How Does a Restaurant Have to Act?

An owner and operator of a restaurant has a legal obligation to maintain the restaurant in a reasonably safe condition. The key word is REASONABLY! A restaurant operator does not have to be perfect in the care of the restaurant. Usually what constitutes reasonable care is a decision for a jury to make.

For example, if a customer at the table next to someone unknowingly spills some water on the floor and no restaurant employee is there to notice it, and 5 seconds later you get up and slip on that water injuring yourself, the restaurant is probably not going to be liable for the victim’s injuries as it can’t be said to have been negligent. Negligence is the failure to use reasonable care.

However, if it is a waitress, busboy or some other employee of the restaurant that inadvertently spilled water on the floor resulting in a slip and fall injury, then there is a much greater likelihood that a jury will conclude that the restaurant employee did not act with reasonable care.

A restaurant owner is responsible for the negligent acts of its employees while working, so long as what the employee was doing was within the scope of his employment.

What is Constructive Knowledge or Constructive Notice?

Unfortunately, many times when a customer slips and falls on a substance on the floor, it is virtually impossible to determine whether a customer or an employee substance. In these cases, the customer must somehow prove that an employee of the restaurant knew there was something on the floor and did not have it remedied or warn people of its existence, or that the substance or item on the floor was there for a sufficient length of time so that at least one employee should have known about the condition.
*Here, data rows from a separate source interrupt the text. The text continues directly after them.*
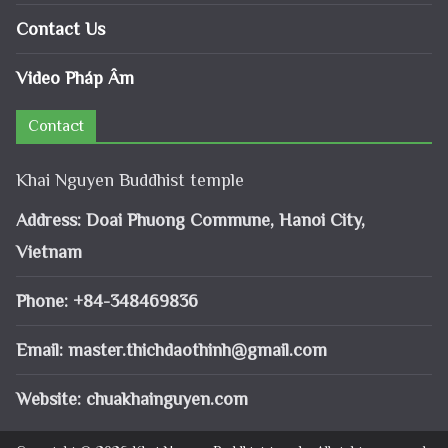
Contact Us
Video Pháp Âm
Contact
Khai Nguyen Buddhist temple
Address: Doai Phuong Commune, Hanoi City,
Vietnam
Phone: +84-348469836
Email:
master.thichdaothinh@gmail.com
Website: chuakhainguyen.com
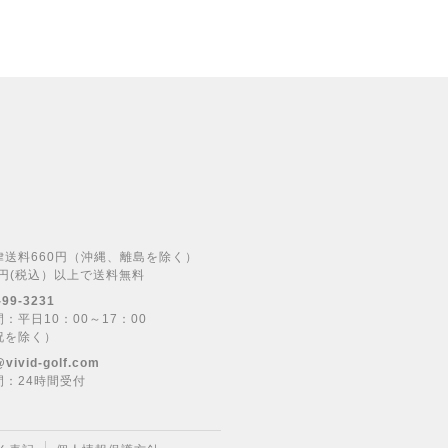
律送料660円（沖縄、離島を除く）
00円(税込）以上で送料無料
-99-3231
：平日10：00～17：00
祝を除く）
@vivid-golf.com
間：24時間受付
Proving that the substance was on the floor for a sufficient length of time so that it should have been noticed by the restaurant is called “constructive knowledge or constructive notice” of the substance, in contrast to actual knowledge or notice.

What Steps Can a Victim Take to Prove The Restaurant is Liable For His/Her Slip and Fall?

In order to prove that a restaurant employee either created the dangerous condition, knew, or should have known of the condition, a restaurant customer/victim should try to remain calm despite any serious pain and despite the initial embarrassment that may occur. If possible, the victim should take note of what caused them to slip and fall.

The victim should see if there are any stains on their clothes, see if anything is on the bottom of their footwear and make note of the physical characteristics of the item or substance.

The customer should also try to determine from where the substance came. If the victim sees a long streak of grease it might be reasonable for a jury to conclude that it had to have been a waitress or busboy that caused the substance to be on the floor. If possible, the victim or a witness should take photographs with a cell phone and perhaps take video as well.

The victim should absolutely REPORT the fall as quickly as possible if nobody saw the fall. An accident report will probably be prepared and the victim will be asked what caused the fall and what part(s) of the body did the victim hurt.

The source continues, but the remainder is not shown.